Food Of Bhutan - 14 Dishes You Must Try While In Bhutan
Bhutan is unique in more ways than one. Apart from being home to majestic valleys and the most picturesque of mountains, it also has a very interesting cuisine to offer. Certain regions also have certain foods they are known for. What the Bhutanese are essentially in love with is spice which comes across so boldly in a variety of their dishes. Those with little tolerance for hot flavours might find themselves a little uneasy however some chefs in various hotels and restaurants take their customer's tolerance level into account and prepare dishes accordingly. Their affinity for cheese is also no less known. Vegetarian tourists could breathe a sigh of relief about their food options. What is interesting to note is that despite the existence of many popular meat-based dishes, a significant number of Bhutanese people are vegetarians. A lot of Indian and Chinese food is also available throughout the country.
The following is a list of the Bhutan foods that one must not miss out on their trip to this Himalayan Kingdom:
1. Ema Datshi (Chillies and Cheese)
'Datshi' in the Bhutanese language of Dzongkha means 'cheese', which is what they use in a number of dishes, the most popular being Ema Datshi which is like a stew made from chilies and cheese ('Ema' means chilies) and might prove to be too spicy for some. Being the national dish of Bhutan, it is unarguably the most popular dish in the country, and any discussion about Bhutanese food cannot go without the mention of Ema Datshi. The Bhutanese have a love affair with chillies and cheese is also a very popular item, which comes through in a variety of dishes, including this one. The chillies are split lengthwise with their seeds and ribs removed and are mixed with cheese, garlic, water and some oil. Is this cheese a special kind of farmer's cheese which doesn't dissolve in water and is hardly found outside this nation. Onions and tomatoes are also added sometimes. Yak cheese might also be used. There might be small variations in the preparation of Ema Datshi throughout the nation (such as the consistency of liquid), but the ultimate essence remains
There are also other variations of this dish that is worth trying:
Shakam Datshi is another form of this dish which is made from dried Bhutanese beef which is a very popular meat. The beef is dried and preserved but not completely dehydrated. This is then simmered in cheese and butter.
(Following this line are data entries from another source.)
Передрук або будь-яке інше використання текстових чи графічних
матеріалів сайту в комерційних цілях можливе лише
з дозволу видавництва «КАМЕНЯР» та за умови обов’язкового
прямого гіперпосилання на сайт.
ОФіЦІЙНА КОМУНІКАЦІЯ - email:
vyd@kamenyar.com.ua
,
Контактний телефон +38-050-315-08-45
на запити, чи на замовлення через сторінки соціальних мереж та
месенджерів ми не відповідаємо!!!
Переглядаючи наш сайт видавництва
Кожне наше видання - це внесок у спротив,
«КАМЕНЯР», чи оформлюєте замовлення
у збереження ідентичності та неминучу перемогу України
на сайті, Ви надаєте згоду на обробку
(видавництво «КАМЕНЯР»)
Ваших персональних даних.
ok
Khewa Datshi (potatoes and cheese) involves chillies with potatoes that are usually cut into thin slices and then cooked with cheese and butter. Tomatoes and chillies may also be added for some flavour. Shamu Datshi consists primarily of mushrooms and cheese and is prepared similarly. All of these dishes are eaten with a generous helping of red or brown or white rice.
2. Red Rice
Except for the Bumthang region where buckwheat food items are more popular, red rice is one of the staple foods of the Bhutanese people. It is a medium-grain variety of rice that is grown in the Kingdom in the Eastern Himalayas. It has been grown for a number of years in the fertile soil of the Paro Valley which receives the benefit of mineral-rich glacier water. It cooks faster than other rice varieties because it is only partially milled, i.e. some of the bran is left on the rice and after being cooked acquires a reddish brown tinge. Being gluten and wheat-free and rich in minerals, it is highly nutritious as well. This rice is very earthy and nutty to taste and goes very well with dishes that have a bold flavour. The Bhutanese often accompany this with dishes containing mushrooms and chillies such as Ema Datshi, Shamu Datshi, Khewa Datshi and some other cheese-based and meat-based dishes as well.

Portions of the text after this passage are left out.